Panda loaned to France by China is pregnant

Panda loaned to France by China is pregnant

ORLÉANS
Panda loaned to France by China is pregnant

Huan Huan, a giant panda on loan to France by Beijing since 2012, is pregnant again and could soon grace the country with her second cub, the Beauval zoo in central France said July 21.

“An ultrasound a few hours ago confirmed the presence of a panda embryo,” a spokesman told AFP, adding that birth could occur late this month or in early August.

Panda reproduction, in captivity or in the wild, is notoriously difficult because the female panda is in heat only once a year for about 48 hours.

Huan Huan and her partner Yuan Zi, the star attractions at Beauval, thrilled zoo officials in March when they managed to make “contact”, as they put it, eight times in a weekend.

Veterinarians also carried out artificial insemination, just to be sure.

That technique was used on Huan Huan for the birth of her first cub, Yuan Meng, in 2017, the first panda ever born in France.

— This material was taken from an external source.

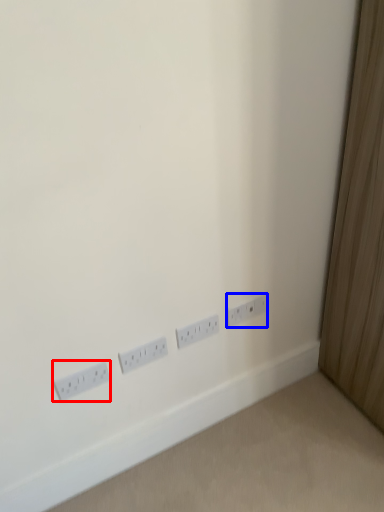 Question: Which point is further to the camera, power plugs and sockets (highlighted by a red box) or power plugs and sockets (highlighted by a blue box)?

Choices:
 (A) power plugs and sockets
 (B) power plugs and sockets

Answer: (B)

Now grown to around his mother’s size, he is to be sent this year to China, where around 2,000 pandas live in the wild and a further 500 are in captivity.

The number of pandas worldwide has rebounded since the black-and-white bear was declared an endangered animal in the 1980s, thanks to efforts to protect it and its habitat.

The gestation period varies from three to five months.